Sadly, Trump severely lacks awareness of how the mind of the Nobel committee works. The way he got into politics is the first point against him. His general style is the second. From his tweets to him renaming the DoD to DoW, he is not even fulfilling European expectations for how a meh US president should behave, never mind the expectations for one deserving the Nobel. At this point, he would have to persuade the Middle East to live in harmony and friendship, negotiate with Russia and China for a treaty which reduces nuclear weapon stockpiles by 90% and be hailed as 'The Peacebringer' by archangels (or equivalent) representing at least three world religions before he had a shot at getting his own instead of a hand-me-down like Goebbels or Infantino's sad participation trophy.

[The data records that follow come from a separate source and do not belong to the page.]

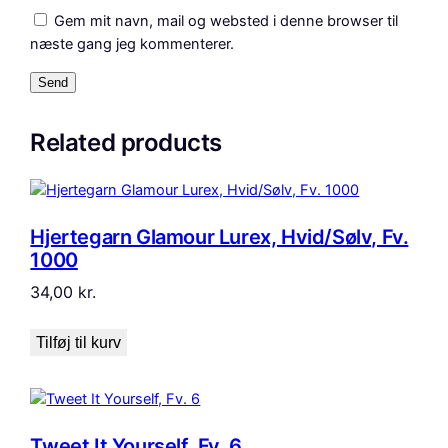
Gem mit navn, mail og websted i denne browser til
næste gang jeg kommenterer.
Related products
Hjertegarn Glamour Lurex, Hvid/Sølv, Fv.
1000
34,00
kr.
Tilføj til kurv
Tweet It Yourself, Fv. 6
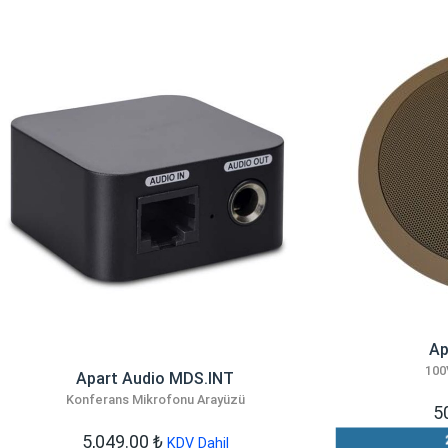
Ap
100
Apart Audio MDS.INT
Konferans Mikrofonu Arayüzü
5
5,049.00
₺
KDV Dahil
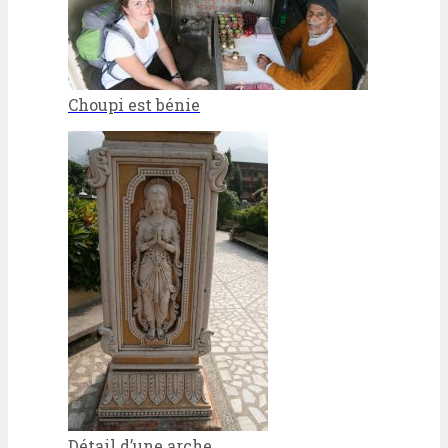
Choupi est bénie
Détail d’une arche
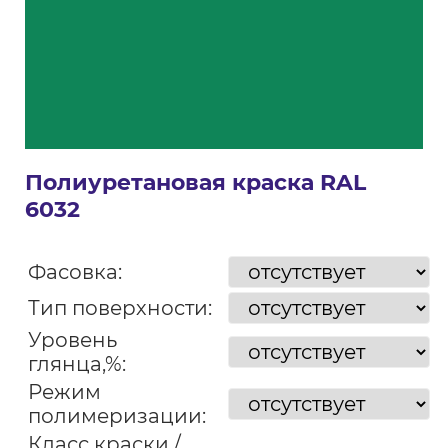
Полиуретановая краска RAL
6032
Фасовка:
Тип поверхности:
Уровень
глянца,%:
Режим
полимеризации:
Класс краски /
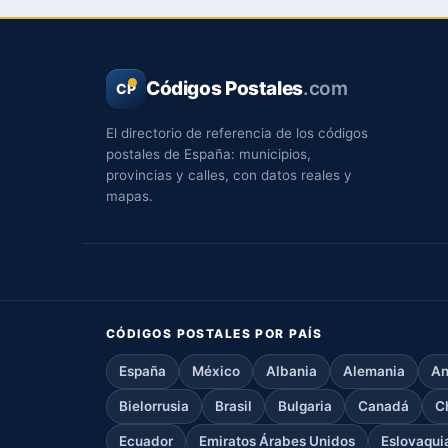
Códigos Postales
.com
CP
El directorio de referencia de los códigos
postales de España: municipios,
provincias y calles, con datos reales y
mapas.
CÓDIGOS POSTALES POR PAÍS
España
México
Albania
Alemania
An
Bielorrusia
Brasil
Bulgaria
Canadá
C
Ecuador
Emiratos Árabes Unidos
Eslovaqui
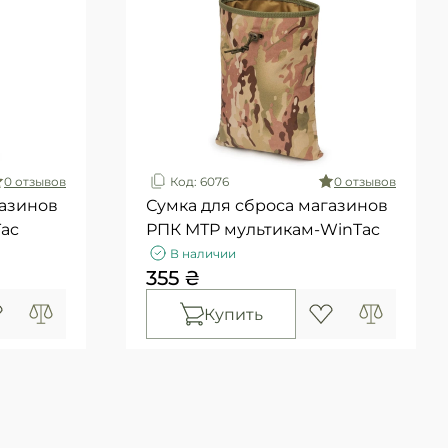
0 отзывов
Код: 6076
0 отзывов
газинов
Сумка для сброса магазинов
ac
РПК МТР мультикам-WinTac
В наличии
355 ₴
Купить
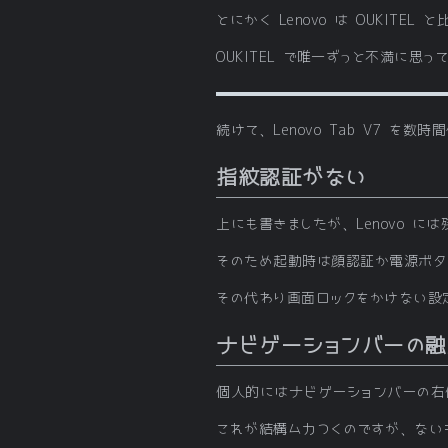
とにかく Lenovo は OUKITE
OUKITEL で唯一ずっと不満に
続けて、Lenovo Tab V7 
指紋認証がない
上にも書きましたが、Lenovo 
そのため起動時は顔認証か電源ボタ
その代わり画面ロックをかけない設
ナビゲーションバーの融
個人的にはナビゲーションバーの右側
これが結構ムカつくのですが、ない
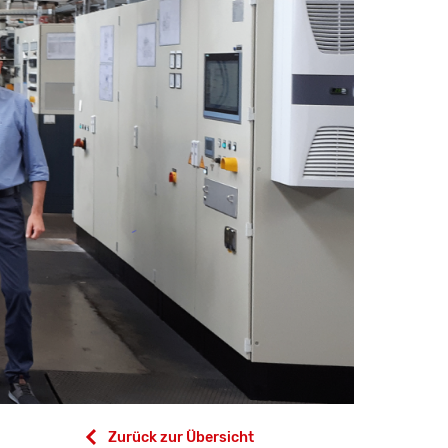
Zurück zur Übersicht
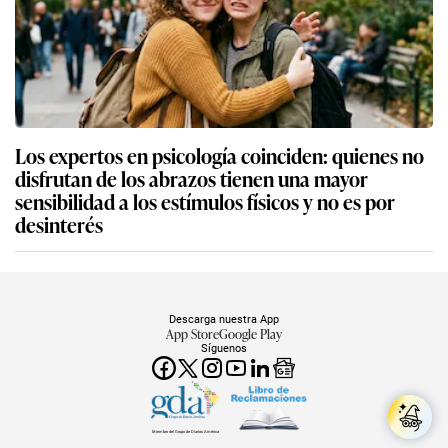
Los expertos en psicología coinciden: quienes no
disfrutan de los abrazos tienen una mayor
sensibilidad a los estímulos físicos y no es por
desinterés
Descarga nuestra App
App Store
Google Play
Síguenos
Miembro del Grupo de Diarios América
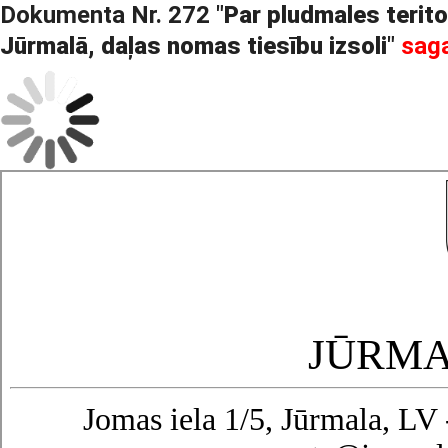
Dokumenta Nr. 272 "
Par pludmales terito
Jūrmalā, daļas nomas tiesību izsoli
"
sag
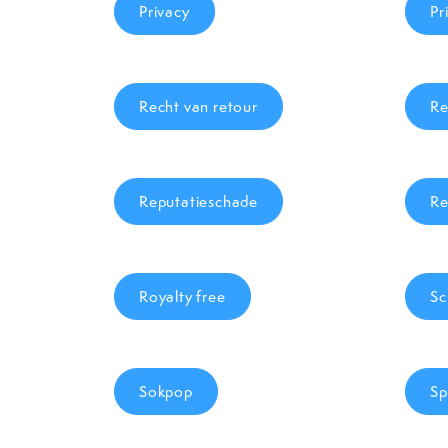
Privacy
Pr
Recht van retour
Re
Reputatieschade
Re
Royalty free
Sc
Sokpop
S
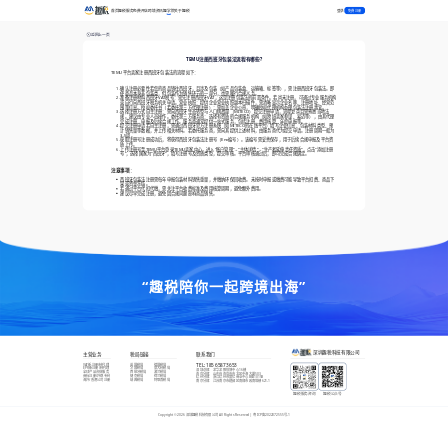
登录
首页
趣税服务
免费开店
跨境资讯
趣学院
关于趣税
免费注册
返回上一页
TEMU注册西班牙包装法流程有哪些?
TEMU平台卖家注册西班牙包装法的流程如下：
确认注册必要性若您的商品销往西班牙，且涉及包装（如产品包装盒、运输箱、标签等），需注册西班牙包装法。即
使商品本身非包装类，但包装作为销售环节的一部分，也需履行合规义务。
准备注册材料西班牙VAT税号：需先注册西班牙VAT，这是注册包装法的前置条件。若尚未注册，可通过专业服务机构
或自行向西班牙税务机关申请。营业执照：提供企业营业执照副本扫描件，需清晰显示企业名称、注册地址、经营范
围等信息。授权委托书（若委托第三方代理注册）：需加盖企业公章，明确授权代理机构办理包装法注册事宜。
选择注册方式自主注册：需向西班牙生态转型与人口挑战部（MITECO）提交注册申请，流程复杂且需熟悉当地法
规。建议由专业人员操作。委托第三方服务商：选择有资质的合规服务机构（如跨境卖家参谋、易迈等），由其代理
完成注册、申报及后续合规工作。服务商通常提供一站式服务，包括注册、费用核算、年度申报等。
提交注册申请若自主注册，需通过西班牙官方注册系统（如MITECO的在线平台）填写企业信息、包装材料类型、预
计销售量等数据，并上传相关材料。若委托服务商，需向其提供上述材料，由服务商代为提交申请。注册周期一般为
3-5周。
获取注册号注册成功后，将获得西班牙包装法注册号（Env编号）。该编号需妥善保存，用于后续合规申报及平台资
质上传。
上传注册号至TEMU平台登录TEMU卖家中心，进入“账户管理”→“主体详情”→“生产者延伸责任资质”，点击“添加注册
号”，选择国家为“西班牙”，填写注册号及资质类型，提交审核。平台审核通过后，即可完成合规绑定。
注意事项
：
西班牙包装法注册需每年申报包装材料销售重量，并缴纳环保回收费。未按时申报或缴费可能导致平台扣费、商品下
架或资金冻结。
若通过平台代扣代缴，需关注平台收费标准及费用核算周期，避免额外费用。
建议尽早完成注册，避免因合规问题影响商品销售。
“趣税陪你一起跨境出海”
深圳趣税科技有限公司
主营业务
税局链接
联系我们
VAT新注册/转代理
英国税局
德国税局
TEL:
185 6587 3653
EPR新注册/转代理
法国税局
意大利税局
深圳总部
：
龙华龙胜恒博中心16楼
全球产品合规服务
西班牙税局
波兰税局
青岛分部
：
山东省青岛市市北区中海大厦503
商标注册/外观专利
捷克税局
荷兰税局
杭州分部
：
浙江杭州市富亿商业中心B座1015B
海外/香港公司注册
瑞典税局
阿联酋税局
南京分部
：
江苏南京市建邺区南部市政南塔楼621-1
趣税服务咨询
趣税公众号
Copyright ©
2026
深圳趣税科技有限公司 All Rights Reserved |
粤ICP备2022072555号-1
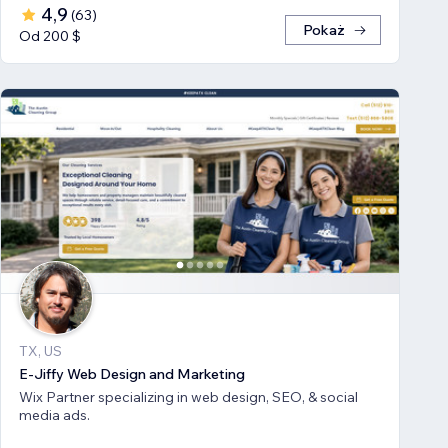
4,9
(
63
)
Pokaż
Od 200 $
TX, US
E-Jiffy Web Design and Marketing
Wix Partner specializing in web design, SEO, & social
media ads.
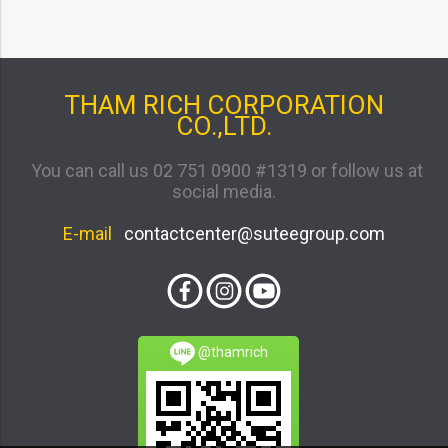
THAM RICH CORPORATION
CO.,LTD.
You can call us 02 751 0900 #1319 or follow us at
social media.
E-mail
contactcenter@suteegroup.com
@thamrich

Yeah, and I don't think that's how Trump operates either. Ages ago, when everybody and their dog was opening startups, before Trump got into politics, I watched a video from some techno-entrepreneur I can't even recall. He was talking about the different motivations for starting a company. Money was the obvious one, he brought up one or two more that I can't remember, but the one that stick in my head was "legacy". He gave Trump as the example for that one, as he was willing to forgo profit, just to put his family name on top of buildings. For me this continues to be the best explanation for his behavior. It's probably the whole reason he ran for president, because now his name will have to recorded in history books.
Getting rid of nuclear, and letting in refugees, and dismissing all concerns with a one-liner, shows the same kind of obsession with how history will remember you, in my opinion.
That's a lot stronger condemnation of the Nobel Peace Prize, and the entire social class responsible for it's stewardship, than it is of Trump.